»»

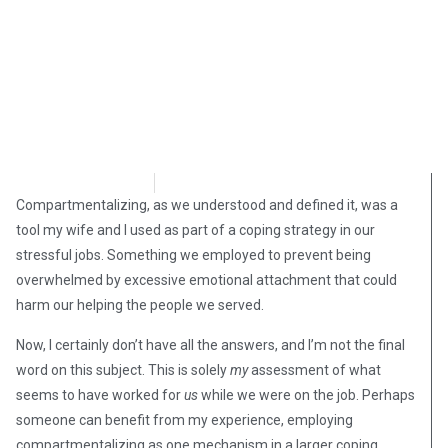
Steve Pomper
September 30, 2018
Compartmentalizing, as we understood and defined it, was a
tool my wife and I used as part of a coping strategy in our
stressful jobs. Something we employed to prevent being
overwhelmed by excessive emotional attachment that could
harm our helping the people we served.
Now, I certainly don’t have all the answers, and I’m not the final
word on this subject. This is solely
my
assessment of what
seems to have worked for
us
while we were on the job. Perhaps
someone can benefit from my experience, employing
compartmentalizing as one mechanism in a larger coping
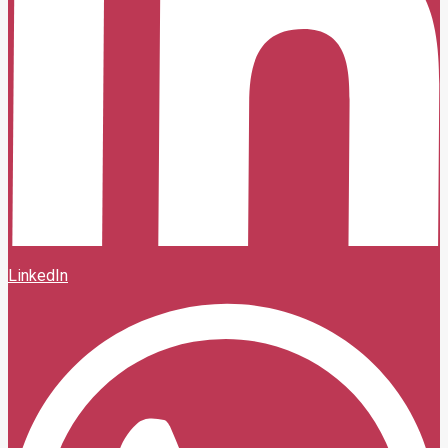
LinkedIn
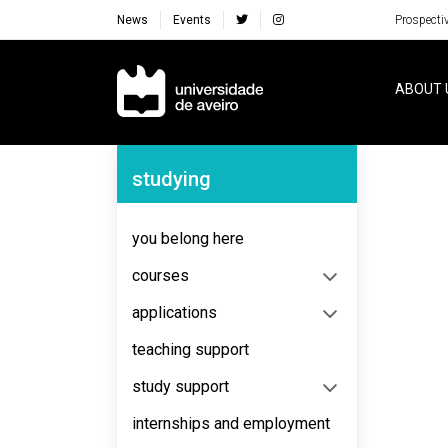
News
Events
Prospecti
Navegação Principal
ABOUT 
Navegação Lateral
studying
No content to display
you belong here
courses
applications
teaching support
study support
internships and employment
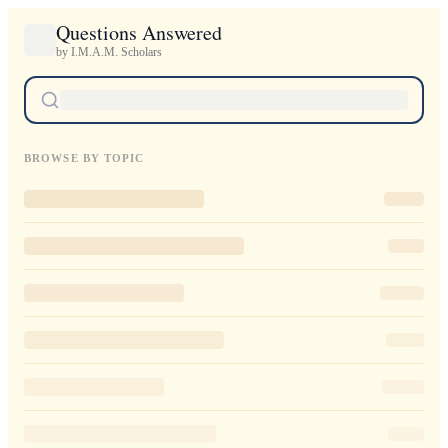
Questions Answered
by I.M.A.M. Scholars
BROWSE BY TOPIC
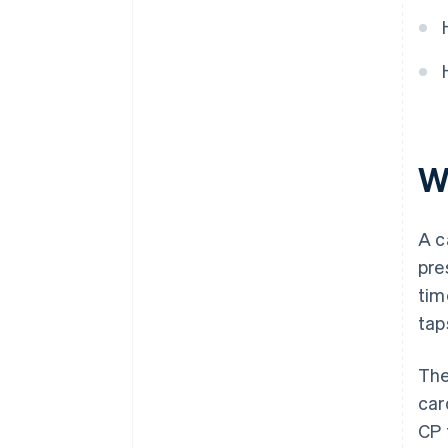
that supports your strategy
Decision checklist
W
A c
pre
tim
tap
The
car
CP 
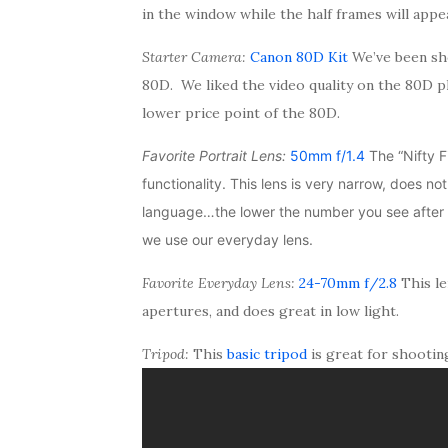
in the window while the half frames will appea
Starter Camera:
Canon 80D Kit
We’ve been sh
80D. We liked the video quality on the 80D p
lower price point of the 80D.
Favorite Portrait Lens:
50mm f/1.4
The “Nifty Fi
functionality. This lens is very narrow, does no
language…the lower the number you see after t
we use our everyday lens.
Favorite Everyday Lens:
24-70mm f/2.8
This le
apertures, and does great in low light.
Tripod:
This
basic tripod
is great for shootin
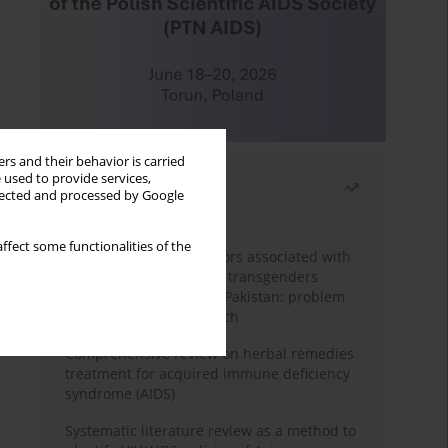
rs and their behavior is carried
 used to provide services,
Most read
llected and processed by Google
Month
Year
ffect some functionalities of the
Frequency and risk factors associated with
unprotected sex among transgenders
having sex with men in Pakistan: problem
behavior theory approach
Comprehensive review on herbal remedies
treatment for acquired immune deficiency
syndrome (AIDS)
Systematic literature review as a method to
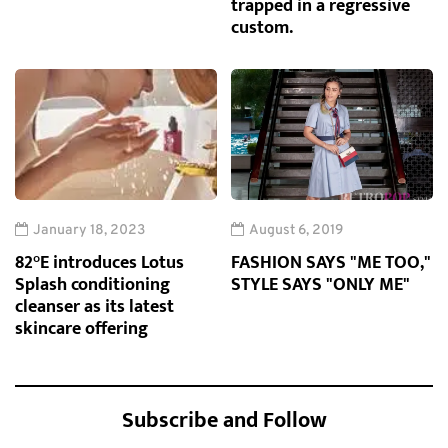
trapped in a regressive
custom.
January 18, 2023
August 6, 2019
82°E introduces Lotus
FASHION SAYS "ME TOO,"
Splash conditioning
STYLE SAYS "ONLY ME"
cleanser as its latest
skincare offering
Subscribe and Follow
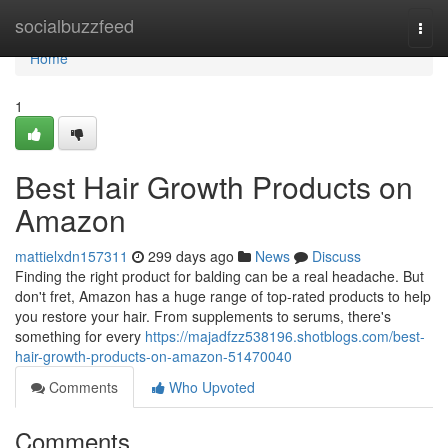
Home
socialbuzzfeed
Togg
navi
Home
1
Best Hair Growth Products on
Amazon
mattielxdn157311
299 days ago
News
Discuss
Finding the right product for balding can be a real headache. But
don't fret, Amazon has a huge range of top-rated products to help
you restore your hair. From supplements to serums, there's
something for every
https://majadfzz538196.shotblogs.com/best-
hair-growth-products-on-amazon-51470040
Comments
Who Upvoted
Comments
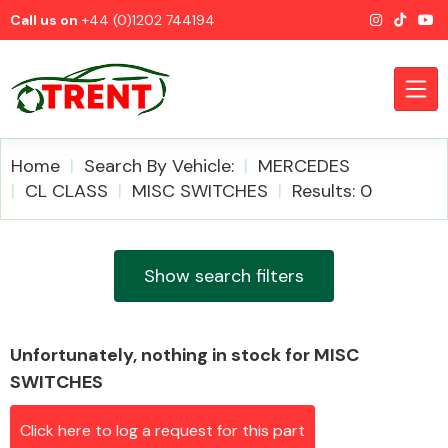
Call us on
+44 (0)1202 744194
Home
Search By Vehicle:
MERCEDES
CL CLASS
MISC SWITCHES
Results: 0
CATEGORIES
Show search filters
Unfortunately, nothing in stock for MISC
Airbags
SWITCHES
Click here to log a request for this part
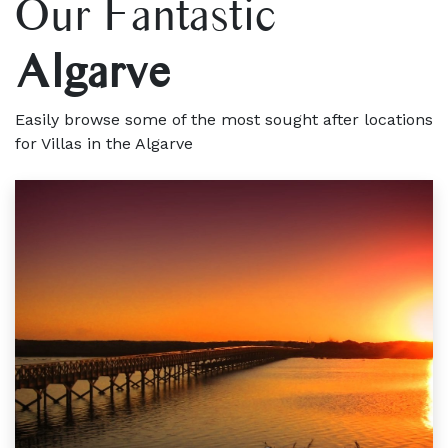
Our Fantastic
Algarve
Easily browse some of the most sought after locations
for Villas in the Algarve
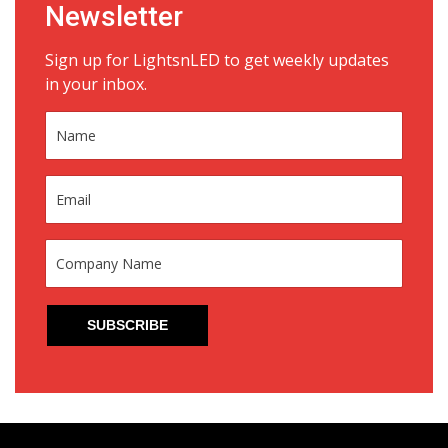
Newsletter
Sign up for LightsnLED to get weekly updates
in your inbox.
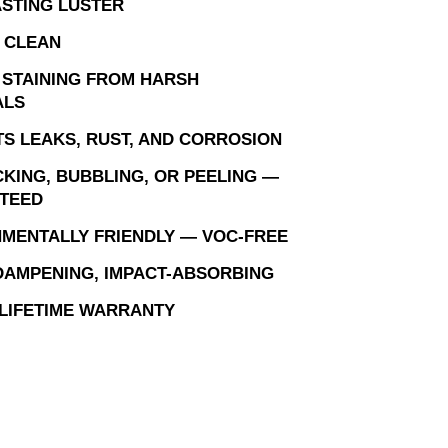
STING LUSTER
 CLEAN
 STAINING FROM HARSH
ALS
S LEAKS, RUST, AND CORROSION
KING, BUBBLING, OR PEELING —
TEED
MENTALLY FRIENDLY — VOC-FREE
AMPENING, IMPACT-ABSORBING
 LIFETIME WARRANTY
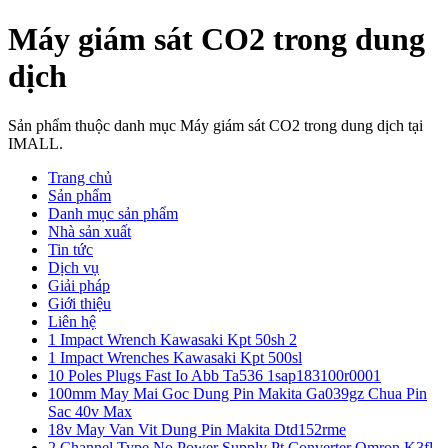
Máy giám sát CO2 trong dung
dịch
Sản phẩm thuộc danh mục Máy giám sát CO2 trong dung dịch tại
IMALL.
Trang chủ
Sản phẩm
Danh mục sản phẩm
Nhà sản xuất
Tin tức
Dịch vụ
Giải pháp
Giới thiệu
Liên hệ
1 Impact Wrench Kawasaki Kpt 50sh 2
1 Impact Wrenches Kawasaki Kpt 500sl
10 Poles Plugs Fast Io Abb Ta536 1sap183100r0001
100mm May Mai Goc Dung Pin Makita Ga039gz Chua Pin
Sac 40v Max
18v May Van Vit Dung Pin Makita Dtd152rme
2 Channel Type No Power Supply Pt Converter Omron K3fl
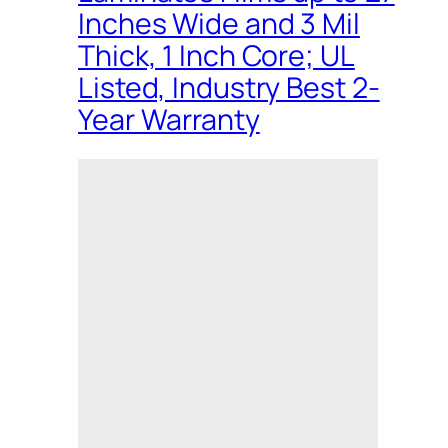
Inches Wide and 3 Mil
Thick, 1 Inch Core; UL
Listed, Industry Best 2-
Year Warranty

««

TASK OBJECTIVE>
Reproduce exactly the entries above, limited to the lines from the one with "Sản phẩm thuộc" through the one with "Sac 40v Max", both included.

ANSWER FOR THE TASK>
Sản phẩm thuộc danh mục Máy giám sát CO2 trong dung dịch tại
IMALL.
Trang chủ
Sản phẩm
Danh mục sản phẩm
Nhà sản xuất
Tin tức
Dịch vụ
Giải pháp
Giới thiệu
Liên hệ
1 Impact Wrench Kawasaki Kpt 50sh 2
1 Impact Wrenches Kawasaki Kpt 500sl
10 Poles Plugs Fast Io Abb Ta536 1sap183100r0001
100mm May Mai Goc Dung Pin Makita Ga039gz Chua Pin
Sac 40v Max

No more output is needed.